Когда Куллы и Огульбике кончили обедать, и Огульбике убрала посуду, в воротах, приветствуемый собачьим лаем, показался Баллы-мулла.

— Куллы, смотри, — вполголоса пробормотала Огульбике. — Легок на помине.

— Ну что ж, добро пожаловать, — улыбнулся Куллы.

— Добрый день, — сказал кузнец подходя.

— Спасибо, садись, будь гостем, — подвигаясь, чтобы дать ему место на кошме, пригласил Куллы. — Жаль, что не пришел пораньше, пообедали бы вместе. Говорят, кто к обеду опаздывает, того теща не любит, — пошутил Куллы.

— У меня нет тещи, — молвил Баллы-мулла, снимая калоши и ступая на кошму.

— Ну нет, так будет, — сказал Куллы.

— А может быть, вы поможете мне обзавестись тещей? — слащаво улыбнувшись, спросил Баллы-мулла и поглядел на Огульбике.

— Кому одной тещи мало, тому и двух может не хватить! — огрызнулась Огульбике и, с грохотом опустив грязную посуду в таз, принялась тереть тарелки мочалкой…

— Не слушай ее, — усмехнулся Куллы, — ведь не даром же говорится: «В соли и в девушках недостатка не бывает».

Не иначе, как хотел лукавый Куллы еще больше раззадорить кузнеца такими словами!

— Правильно говоришь, Куллы, — подхватил Баллы-мулла. — А вот твоя жена никак не хочет мне помочь, — покосившись на Огульбике, добавил он и, сняв тюбетейку, почесал темя. — Просил я ее передать одну записочку к ним б артель, а она ни в какую — не хочет и не хочет.

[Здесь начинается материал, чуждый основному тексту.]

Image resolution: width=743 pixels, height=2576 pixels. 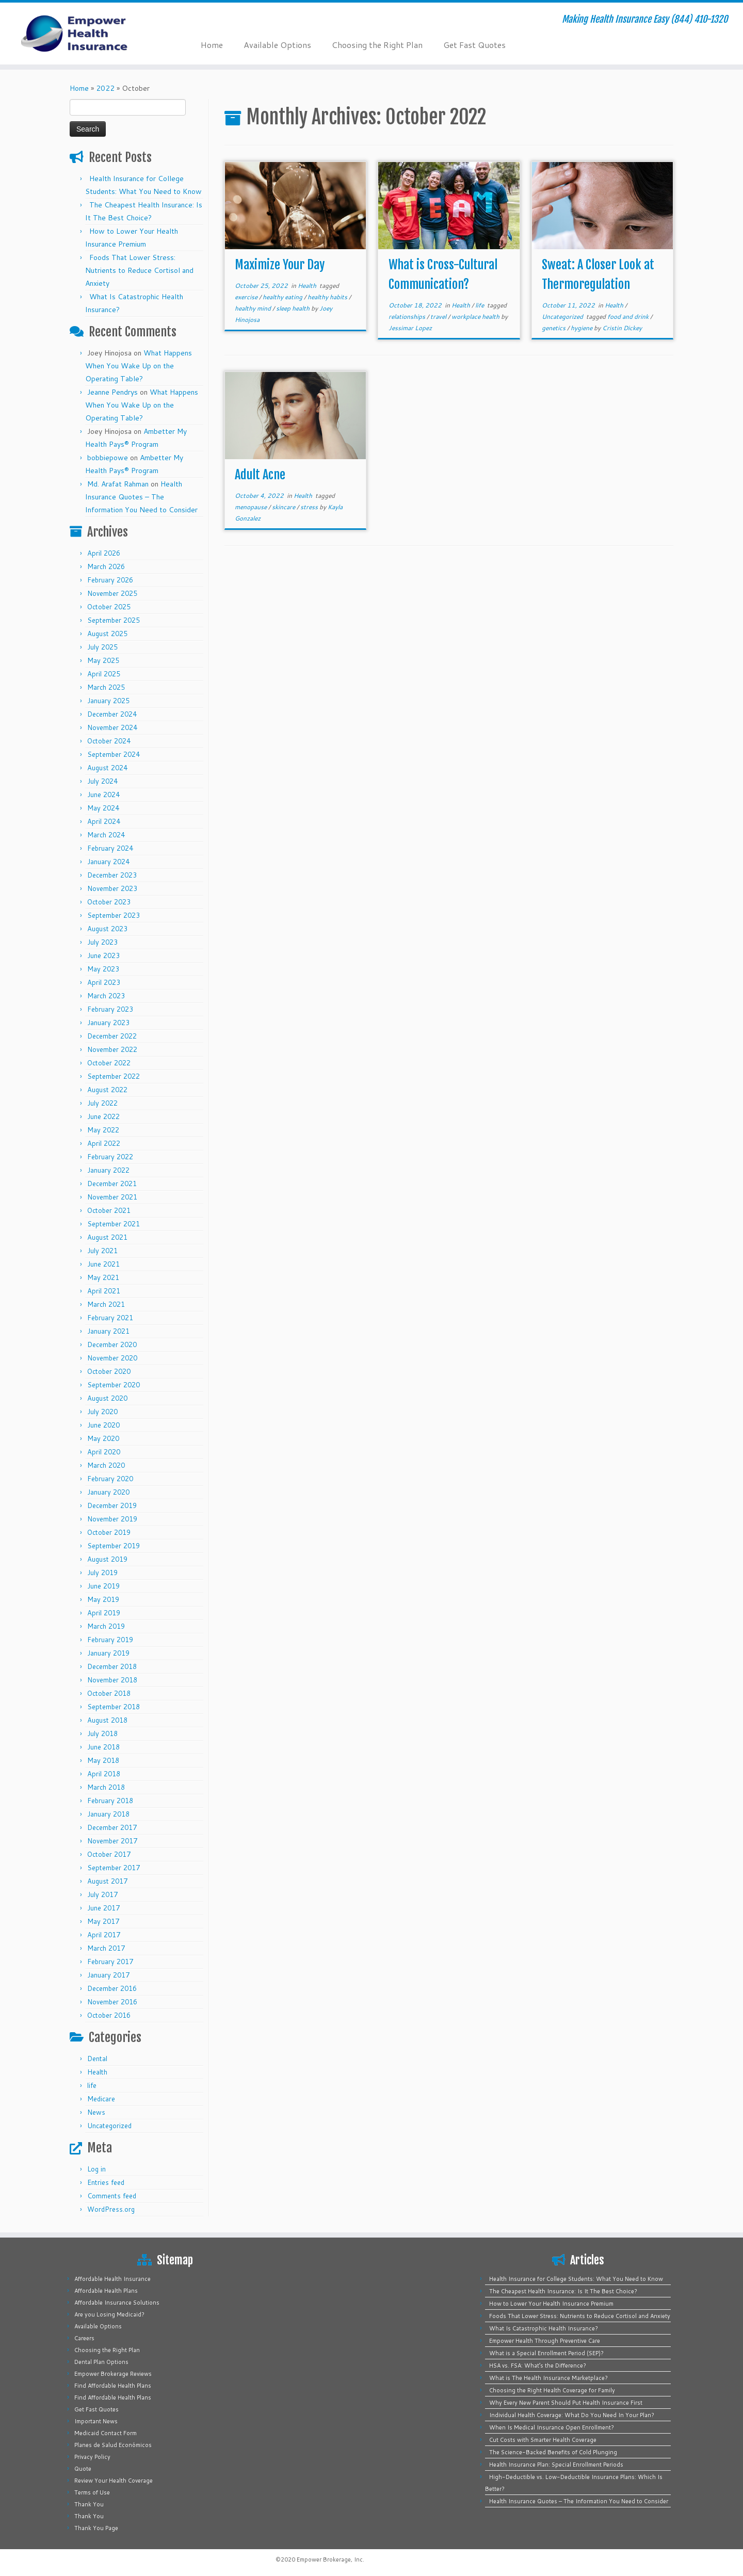 I want to click on Thank You Page, so click(x=96, y=2528).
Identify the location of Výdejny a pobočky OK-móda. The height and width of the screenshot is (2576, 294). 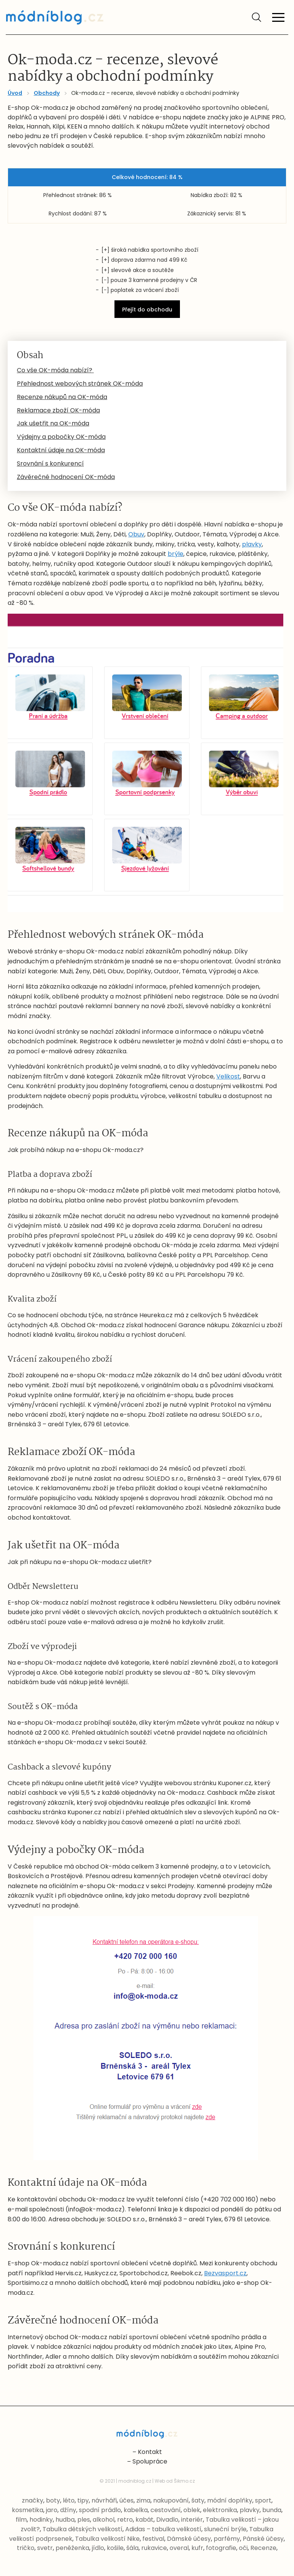 (61, 436).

— Ты что же это? Руки у тебя отвалятся, что ли, передать записку? — сурово сдвинув брови, спросил жену Куллы. — А где эта записка? — обратился он к мастеру. — Ты уже передал ее?

— Нет! Записка здесь, со мной.

— Так давай ее мне, я сумею передать не хуже Огульбике. Кому это?

— Вот спасибо, вот спасибо. Передай ее Гюзель.

Вынув из кармана записку, Баллы-мулла отдал ее Куллы.

— Вечером жди ответа, — пообещал Куллы, пряча записку в карман.

Огульбике, не проронив ни слова, унесла перемытую посуду. Потом вышла из дома и, накидывая на ходу шаль, направилась к воротам.

— Постой, постой, Огульбике, — сказал Куллы. — Нужно напоить гостя чаем.

Огульбике молча взяла кундюк, но Баллы-мулла возразил:

— Нет, нет, для меня не беспокойтесь. Я бы с радостью попил с вами чайку, да мой обеденный перерыв кончился, кузницу открывать пора. А то мне уже в правлении колхоза замечание сделали, будто я поздно открываю…

Он встал и начал совать ноги в калоши.

Огульбике поставила на место кундюк и попрощалась с гостем, сказав, что спешит в артель.